- Problem to work on: Look below for the line that has "instalacji nowych zabezpieczeń". Set down the lines from there through the line that has "Czas reakcji ma ogromne znaczenie, gdy", exactly as written.

== Segment start ==

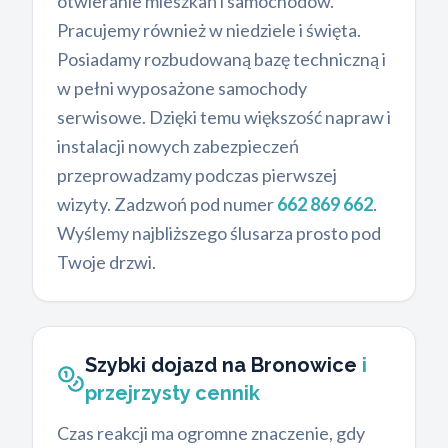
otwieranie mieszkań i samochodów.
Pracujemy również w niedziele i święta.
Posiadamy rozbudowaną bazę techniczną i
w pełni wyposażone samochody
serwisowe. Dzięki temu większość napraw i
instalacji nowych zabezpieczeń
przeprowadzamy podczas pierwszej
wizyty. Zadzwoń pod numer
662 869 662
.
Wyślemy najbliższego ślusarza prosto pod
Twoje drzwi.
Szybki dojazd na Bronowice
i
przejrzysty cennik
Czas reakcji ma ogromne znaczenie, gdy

== Segment end ==
== Segment start ==

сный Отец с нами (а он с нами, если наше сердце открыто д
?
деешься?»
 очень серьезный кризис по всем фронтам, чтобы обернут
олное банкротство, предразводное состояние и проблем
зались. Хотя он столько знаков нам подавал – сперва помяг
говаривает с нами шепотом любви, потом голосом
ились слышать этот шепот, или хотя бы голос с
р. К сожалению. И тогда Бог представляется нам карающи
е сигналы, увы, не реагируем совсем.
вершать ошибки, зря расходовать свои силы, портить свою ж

== Segment end ==

- Result:
instalacji nowych zabezpieczeń
przeprowadzamy podczas pierwszej
wizyty. Zadzwoń pod numer
662 869 662
.
Wyślemy najbliższego ślusarza prosto pod
Twoje drzwi.
Szybki dojazd na Bronowice
i
przejrzysty cennik
Czas reakcji ma ogromne znaczenie, gdy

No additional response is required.